The story revolves around Sylvia, one of the few remaining humans left on Earth after androids took over and manipulated human beings into what are now called the Cull. The Cull are bug-like creatures that hunt humans. Sylvia lives with a group of people who take sanctuary in a sewer, and scour the Earth by day in search of food and supplies. One night, as Sylvia flees from a heated exchange with her group, she finds herself in danger when she crosses paths with one of The Cull. She wakes up in a very clean laboratory and realizes she’s been experimented on. The fear that she may eventually turn into one of the Cull dawns on her, and she makes a stealthy escape from the lab, straight into a city she never knew existed. A city of androids. Here she meets an android sympathetic to her plight, and this is where our story gets good.
As far as characters go, Syl is likable enough. I like strong female leads as much as the next girl, but sometimes her need for independence annoyed me. It lead her to make some silly decisions that ultimately had me wishing she’d thought things through a bit more. I suppose ultimately it helped to make her character more realistic, she’s certainly not perfect, but I did start growing frustrated with her at times. Bastion is a pretty good character as well. It seems he was built as a “pleasure android” to sexually satisfy others, which is really kind of weird to me since all these androids are made without emotions. Though there are a few who develop them, and they’re called glitches. Bastion’s thoughts and feelings toward Syl soon force him to realize that he is also a glitch, and he needs to be careful in hiding that fact.
“I play a soft chord, then another until the sounds blend together and rise towards the vaulted ceiling in a beautiful harmony. The soft song crescendos as I press harder on the keys, burying all those wretched feelings I’m not supposed to have, the thoughts I’m not supposed to think, into the notes echoing in the dark room.”
McCoy does a really good job at creating a dynamic between Syl and Bastion. They both have smart mouths, and it results in some pretty entertaining dialogue between the two.

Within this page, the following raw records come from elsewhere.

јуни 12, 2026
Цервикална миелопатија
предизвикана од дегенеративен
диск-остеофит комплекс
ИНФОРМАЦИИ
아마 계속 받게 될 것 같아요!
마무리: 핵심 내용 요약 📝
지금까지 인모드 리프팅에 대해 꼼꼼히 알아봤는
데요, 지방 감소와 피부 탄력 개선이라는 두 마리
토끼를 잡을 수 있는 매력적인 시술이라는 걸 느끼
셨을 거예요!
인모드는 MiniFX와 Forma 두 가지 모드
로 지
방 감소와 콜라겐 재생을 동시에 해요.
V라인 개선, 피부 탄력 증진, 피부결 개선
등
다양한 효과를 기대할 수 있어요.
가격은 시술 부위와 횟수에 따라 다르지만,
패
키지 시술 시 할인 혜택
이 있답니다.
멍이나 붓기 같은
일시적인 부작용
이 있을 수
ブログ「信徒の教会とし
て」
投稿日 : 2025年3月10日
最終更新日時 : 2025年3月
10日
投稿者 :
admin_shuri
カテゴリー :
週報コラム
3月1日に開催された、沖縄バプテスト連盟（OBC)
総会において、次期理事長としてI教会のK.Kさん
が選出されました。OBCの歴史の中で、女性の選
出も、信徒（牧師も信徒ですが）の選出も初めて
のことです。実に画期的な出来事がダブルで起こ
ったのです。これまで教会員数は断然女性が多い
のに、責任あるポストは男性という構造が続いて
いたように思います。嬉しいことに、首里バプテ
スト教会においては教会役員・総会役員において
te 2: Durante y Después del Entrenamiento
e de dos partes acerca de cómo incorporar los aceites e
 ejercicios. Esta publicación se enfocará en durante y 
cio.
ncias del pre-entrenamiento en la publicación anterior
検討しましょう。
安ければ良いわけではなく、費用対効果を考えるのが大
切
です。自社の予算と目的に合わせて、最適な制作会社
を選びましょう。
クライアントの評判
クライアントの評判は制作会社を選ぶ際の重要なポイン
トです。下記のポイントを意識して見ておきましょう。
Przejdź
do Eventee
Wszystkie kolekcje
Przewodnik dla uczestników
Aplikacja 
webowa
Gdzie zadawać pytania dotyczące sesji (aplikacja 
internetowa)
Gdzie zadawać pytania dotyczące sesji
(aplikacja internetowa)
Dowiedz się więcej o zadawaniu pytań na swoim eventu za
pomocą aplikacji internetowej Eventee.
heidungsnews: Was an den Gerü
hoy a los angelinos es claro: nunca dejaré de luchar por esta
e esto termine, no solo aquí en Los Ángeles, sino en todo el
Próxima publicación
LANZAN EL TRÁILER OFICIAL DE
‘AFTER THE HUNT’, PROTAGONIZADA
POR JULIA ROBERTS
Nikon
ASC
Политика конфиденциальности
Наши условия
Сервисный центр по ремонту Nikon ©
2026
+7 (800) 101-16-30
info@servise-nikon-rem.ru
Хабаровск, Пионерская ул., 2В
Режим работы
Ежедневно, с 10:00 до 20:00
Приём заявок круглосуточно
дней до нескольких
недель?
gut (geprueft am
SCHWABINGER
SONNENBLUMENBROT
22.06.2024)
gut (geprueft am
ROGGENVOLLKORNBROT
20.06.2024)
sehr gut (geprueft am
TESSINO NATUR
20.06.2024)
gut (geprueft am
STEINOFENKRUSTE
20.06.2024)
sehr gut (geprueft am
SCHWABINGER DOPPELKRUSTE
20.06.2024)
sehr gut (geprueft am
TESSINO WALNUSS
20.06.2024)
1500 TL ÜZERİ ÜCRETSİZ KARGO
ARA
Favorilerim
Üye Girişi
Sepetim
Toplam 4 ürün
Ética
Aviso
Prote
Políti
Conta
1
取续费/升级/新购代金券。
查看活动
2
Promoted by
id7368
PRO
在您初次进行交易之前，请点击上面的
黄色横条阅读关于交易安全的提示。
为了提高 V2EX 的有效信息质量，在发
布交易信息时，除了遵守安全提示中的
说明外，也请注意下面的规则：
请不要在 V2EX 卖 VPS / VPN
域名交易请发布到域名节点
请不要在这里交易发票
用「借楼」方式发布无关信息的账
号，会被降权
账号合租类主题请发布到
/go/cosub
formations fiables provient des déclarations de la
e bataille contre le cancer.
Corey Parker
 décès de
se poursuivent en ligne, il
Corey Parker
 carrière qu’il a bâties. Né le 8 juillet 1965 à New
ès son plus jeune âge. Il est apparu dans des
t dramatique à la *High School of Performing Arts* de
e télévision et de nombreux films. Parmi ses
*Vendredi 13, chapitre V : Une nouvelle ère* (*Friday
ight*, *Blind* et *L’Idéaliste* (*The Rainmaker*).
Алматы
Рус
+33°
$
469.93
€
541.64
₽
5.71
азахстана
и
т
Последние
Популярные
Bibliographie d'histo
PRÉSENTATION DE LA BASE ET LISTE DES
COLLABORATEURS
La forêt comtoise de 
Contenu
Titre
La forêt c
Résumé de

Part of me almost wishes that there wasn’t a romance developed between the two, though. It just feels odd to me. It’s probably supposed to feel odd. I don’t know. Sci-Fi is a little new to me if I’m being completely honest.
“I chuckle under my breath. ‘You’re really bad at this whole ‘impersonating a bad guy’ thing.’
‘I’ll take that as a compliment.’”
I’m kind of interested in seeing how this plays out as a series. I honestly didn’t realize it was meant to be a trilogy until I read over some of the other reviews. I’m not entirely invested in this world or with these characters, and the book itself doesn’t really end on a cliffhanger so I could probably walk away without another thought. But I’d be lying if I said I wasn’t the teeniest bit interested in what goes on from here. The ending felt a bit abrupt, and the deeper conflicts were not resolved in any way. McCoy writes well enough, I think I could stomach a second novel.